Out of all the lines below, count those with the word "还款总额". Give the number only.

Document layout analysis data
# # # #

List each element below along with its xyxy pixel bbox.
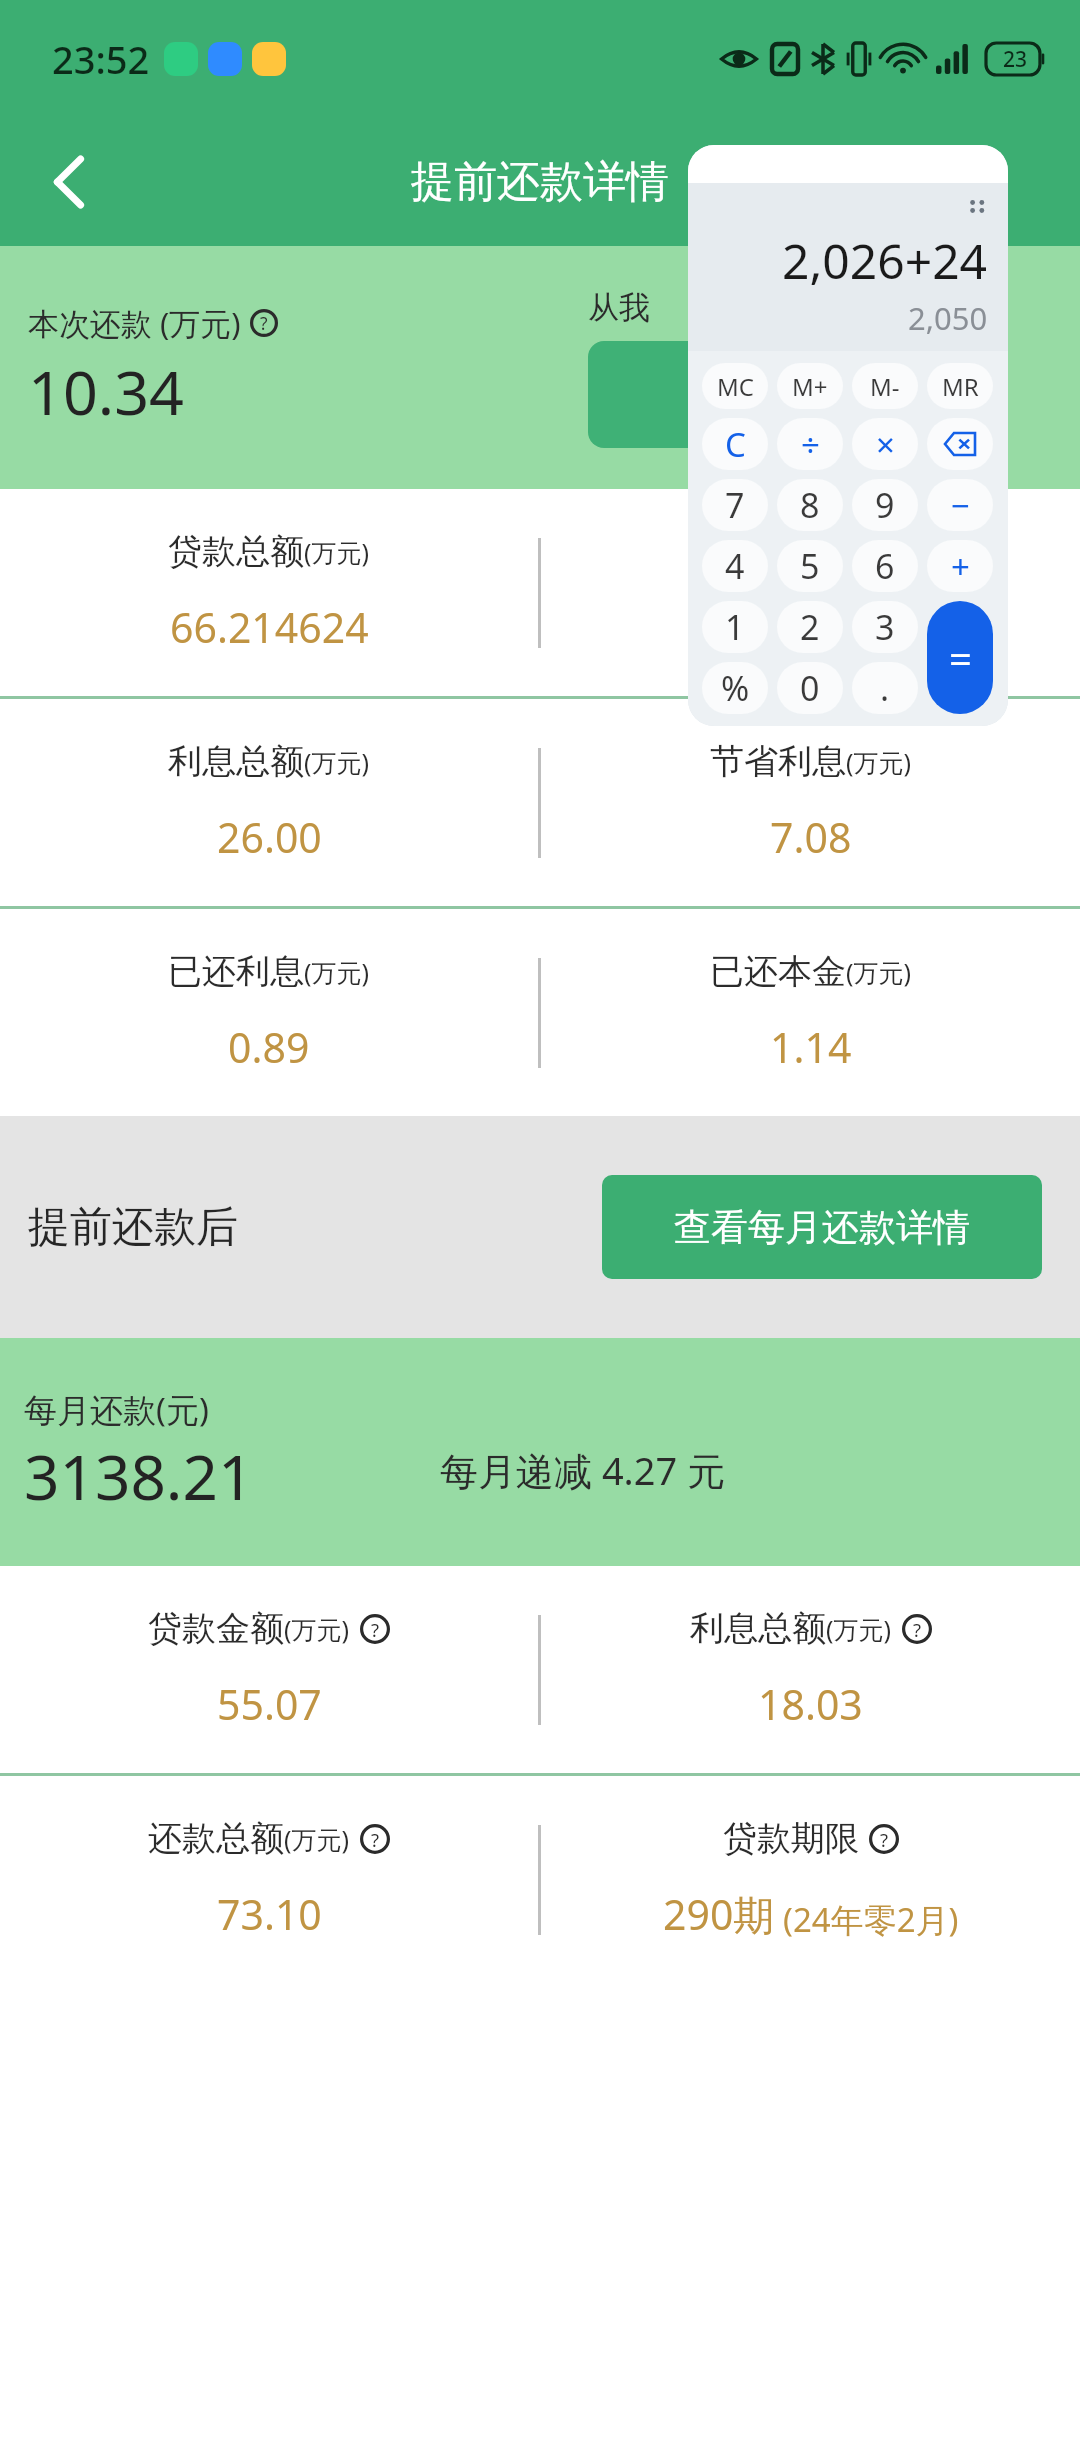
staticText: ?	[913, 1617, 922, 1642]
staticText: 本次还款 (万元)	[28, 302, 241, 344]
staticText: 0	[800, 665, 820, 711]
staticText: 每月还款(元)	[24, 1387, 209, 1432]
button[interactable]: 贷款期限	[541, 1776, 1080, 1983]
staticText: 55.07	[217, 1676, 322, 1732]
staticText: (万元)	[846, 955, 912, 989]
button[interactable]: 利息总额	[541, 1566, 1080, 1773]
staticText: 提前还款后	[28, 1201, 238, 1254]
staticText: 23	[1003, 45, 1028, 74]
staticText: 8	[800, 482, 820, 528]
staticText: 2,050	[908, 297, 988, 339]
staticText: M-	[870, 370, 900, 403]
staticText: 66.214624	[170, 599, 369, 655]
staticText: 贷款金额	[148, 1607, 284, 1650]
button[interactable]: ×	[852, 418, 918, 470]
staticText: M+	[792, 370, 828, 403]
button[interactable]: Back	[22, 136, 114, 228]
staticText: (万元)	[284, 1822, 350, 1856]
button[interactable]: %	[702, 662, 768, 714]
staticText: 还款总额	[148, 1817, 284, 1860]
staticText: 26.00	[217, 809, 322, 865]
button[interactable]: 0	[777, 662, 843, 714]
staticText: C	[725, 422, 746, 467]
button[interactable]: 8	[777, 479, 843, 531]
staticText: (万元)	[846, 745, 912, 779]
staticText: 23:52	[52, 33, 150, 85]
button[interactable]: .	[852, 662, 918, 714]
button[interactable]: 贷款总额	[0, 489, 538, 696]
staticText: =	[949, 631, 972, 685]
button[interactable]: 7	[702, 479, 768, 531]
button[interactable]: 利息总额	[0, 699, 538, 906]
staticText: .	[880, 665, 890, 711]
button[interactable]: =	[927, 601, 993, 714]
button[interactable]: +	[927, 540, 993, 592]
staticText: −	[951, 483, 970, 528]
staticText: 4	[725, 543, 745, 589]
staticText: (万元)	[826, 1612, 892, 1646]
staticText: ?	[371, 1827, 380, 1852]
staticText: 利息总额	[168, 740, 304, 783]
button[interactable]: MC	[702, 363, 768, 409]
button[interactable]: −	[927, 479, 993, 531]
staticText: 6	[875, 543, 895, 589]
button[interactable]: MR	[927, 363, 993, 409]
staticText: 3	[875, 604, 895, 650]
button[interactable]: M+	[777, 363, 843, 409]
button[interactable]: ÷	[777, 418, 843, 470]
staticText: 2,026+24	[782, 228, 988, 293]
staticText: 3138.21	[24, 1434, 254, 1518]
staticText: 每月递减 4.27 元	[440, 1444, 726, 1496]
staticText: 9	[875, 482, 895, 528]
button[interactable]: 3	[852, 601, 918, 653]
staticText: 查看每月还款详情	[674, 1204, 970, 1251]
button[interactable]: 已还本金	[541, 909, 1080, 1116]
button[interactable]	[588, 341, 888, 448]
staticText: (万元)	[284, 1612, 350, 1646]
button[interactable]: 6	[852, 540, 918, 592]
button[interactable]: 还款总额	[0, 1776, 538, 1983]
staticText: 10.34	[28, 350, 184, 433]
staticText: 5	[800, 543, 820, 589]
staticText: ?	[371, 1617, 380, 1642]
button[interactable]: C	[702, 418, 768, 470]
staticText: 1.14	[770, 1019, 852, 1075]
button[interactable]: 贷款金额	[0, 1566, 538, 1773]
staticText: 7.08	[770, 809, 852, 865]
staticText: 0.89	[228, 1019, 310, 1075]
staticText: 已还利息	[168, 950, 304, 993]
staticText: 节省利息	[710, 740, 846, 783]
staticText: 贷款期限	[723, 1817, 859, 1860]
staticText: ?	[260, 311, 268, 335]
staticText: (24年零2月)	[783, 1897, 959, 1942]
staticText: MC	[717, 370, 754, 403]
staticText: 2	[800, 604, 820, 650]
staticText: 18.03	[758, 1676, 863, 1732]
staticText: 7	[725, 482, 745, 528]
staticText: (万元)	[304, 535, 370, 569]
staticText: MR	[942, 370, 979, 403]
staticText: 利息总额	[690, 1607, 826, 1650]
button[interactable]	[927, 418, 993, 470]
staticText: +	[951, 544, 970, 589]
staticText: %	[721, 665, 750, 711]
button[interactable]: 2	[777, 601, 843, 653]
staticText: 贷款总额	[168, 530, 304, 573]
staticText: 已还本金	[710, 950, 846, 993]
staticText: (万元)	[304, 955, 370, 989]
button[interactable]: 已还利息	[0, 909, 538, 1116]
button[interactable]: M-	[852, 363, 918, 409]
button[interactable]: 查看每月还款详情	[602, 1175, 1042, 1279]
staticText: 290期	[663, 1886, 775, 1942]
staticText: ÷	[801, 422, 820, 467]
button[interactable]: 节省利息	[541, 699, 1080, 906]
staticText: 1	[725, 604, 745, 650]
button[interactable]: 4	[702, 540, 768, 592]
staticText: 提前还款详情	[411, 155, 669, 209]
staticText: (万元)	[304, 745, 370, 779]
staticText: 73.10	[217, 1886, 322, 1942]
button[interactable]: 5	[777, 540, 843, 592]
staticText: 从我	[588, 288, 650, 327]
button[interactable]: 1	[702, 601, 768, 653]
button[interactable]: 9	[852, 479, 918, 531]
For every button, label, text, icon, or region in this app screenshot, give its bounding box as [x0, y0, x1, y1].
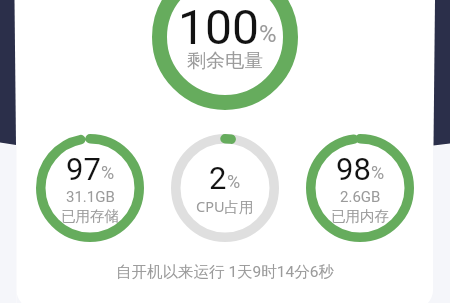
staticText: %: [227, 171, 241, 192]
staticText: 已用存储: [61, 207, 119, 225]
staticText: 97: [66, 151, 101, 187]
other: 剩余电量 100%: [152, 0, 298, 110]
staticText: 31.1GB: [66, 188, 115, 206]
staticText: 剩余电量: [187, 49, 263, 73]
staticText: 2.6GB: [340, 188, 381, 206]
button[interactable]: 已用存储: [36, 134, 144, 242]
staticText: 自开机以来运行 1天9时14分6秒: [0, 262, 450, 282]
button[interactable]: 已用内存: [306, 134, 414, 242]
staticText: %: [371, 162, 385, 183]
staticText: 已用内存: [331, 207, 389, 225]
staticText: CPU占用: [196, 196, 254, 216]
staticText: %: [259, 20, 277, 48]
staticText: 98: [336, 151, 371, 187]
staticText: %: [101, 162, 115, 183]
staticText: 100: [178, 0, 259, 55]
button[interactable]: CPU占用: [171, 134, 279, 242]
staticText: 2: [209, 160, 227, 196]
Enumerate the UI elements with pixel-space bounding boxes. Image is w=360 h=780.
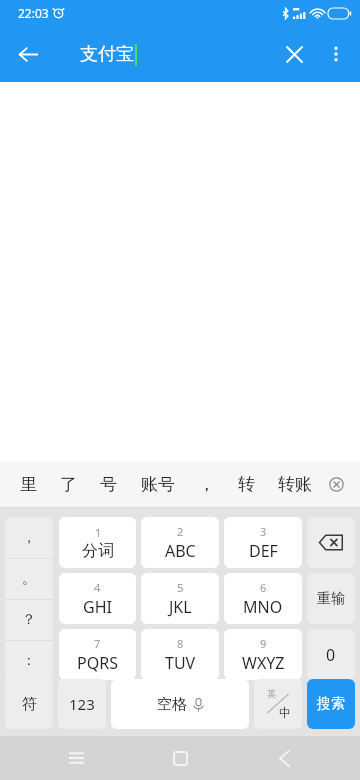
- staticText: 123: [69, 694, 95, 714]
- button[interactable]: 3: [224, 517, 302, 568]
- staticText: MNO: [243, 596, 283, 618]
- staticText: 分词: [82, 541, 114, 561]
- staticText: 里: [20, 474, 37, 495]
- staticText: 1: [95, 525, 102, 540]
- staticText: 号: [100, 474, 117, 495]
- button[interactable]: Close candidates: [320, 468, 352, 500]
- button[interactable]: 里: [16, 468, 41, 501]
- button[interactable]: ：: [5, 641, 53, 681]
- staticText: 搜索: [317, 695, 345, 713]
- button[interactable]: ？: [5, 600, 53, 640]
- button[interactable]: 6: [224, 573, 302, 624]
- staticText: 7: [94, 636, 101, 651]
- button[interactable]: 转: [234, 468, 259, 501]
- button[interactable]: 重输: [307, 573, 355, 624]
- button[interactable]: 搜索: [307, 679, 355, 729]
- staticText: 0: [326, 644, 336, 666]
- staticText: PQRS: [77, 652, 118, 674]
- staticText: ABC: [165, 540, 196, 562]
- button[interactable]: 空格: [111, 679, 249, 729]
- button[interactable]: 2: [141, 517, 219, 568]
- button[interactable]: ，: [5, 517, 53, 558]
- staticText: 22:03: [18, 5, 49, 21]
- staticText: 重输: [317, 590, 345, 608]
- button[interactable]: 符: [5, 679, 53, 729]
- button[interactable]: Home: [158, 736, 202, 780]
- button[interactable]: 了: [56, 468, 81, 501]
- button[interactable]: 。: [5, 559, 53, 599]
- staticText: 账号: [141, 474, 175, 495]
- staticText: 6: [260, 580, 267, 595]
- button[interactable]: 9: [224, 629, 302, 680]
- button[interactable]: 账号: [137, 468, 179, 501]
- staticText: 中: [279, 705, 291, 720]
- staticText: 符: [22, 695, 37, 714]
- staticText: 5: [177, 580, 184, 595]
- button[interactable]: 号: [96, 468, 121, 501]
- button[interactable]: 8: [141, 629, 219, 680]
- staticText: 9: [260, 636, 267, 651]
- staticText: 3: [260, 524, 267, 539]
- button[interactable]: Back: [6, 32, 50, 76]
- staticText: ？: [22, 611, 36, 629]
- button[interactable]: Backspace: [307, 517, 355, 568]
- staticText: 转账: [278, 474, 312, 495]
- button[interactable]: Clear: [272, 32, 316, 76]
- button[interactable]: More options: [314, 32, 358, 76]
- staticText: 空格: [157, 695, 187, 714]
- staticText: ，: [22, 529, 36, 547]
- staticText: 4: [94, 580, 101, 595]
- button[interactable]: 5: [141, 573, 219, 624]
- button[interactable]: 0: [307, 629, 355, 680]
- staticText: ，: [198, 474, 215, 495]
- staticText: 支付宝: [80, 43, 134, 66]
- button[interactable]: ，: [194, 468, 219, 501]
- staticText: GHI: [83, 596, 112, 618]
- button[interactable]: 1: [59, 517, 136, 568]
- staticText: 了: [60, 474, 77, 495]
- staticText: 。: [22, 570, 36, 588]
- button[interactable]: 英: [254, 679, 302, 729]
- staticText: 转: [238, 474, 255, 495]
- staticText: 英: [267, 688, 276, 699]
- other: Backspace: [319, 534, 343, 551]
- staticText: JKL: [169, 596, 192, 618]
- button[interactable]: Recents: [54, 736, 98, 780]
- staticText: DEF: [249, 540, 278, 562]
- staticText: 2: [177, 524, 184, 539]
- staticText: ：: [22, 652, 36, 670]
- button[interactable]: 123: [58, 679, 106, 729]
- button[interactable]: 转账: [274, 468, 316, 501]
- button[interactable]: Back: [262, 736, 306, 780]
- staticText: WXYZ: [242, 652, 285, 674]
- button[interactable]: 7: [59, 629, 136, 680]
- staticText: TUV: [165, 652, 196, 674]
- staticText: 8: [177, 636, 184, 651]
- button[interactable]: 4: [59, 573, 136, 624]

# # # #

> Exercise answer
2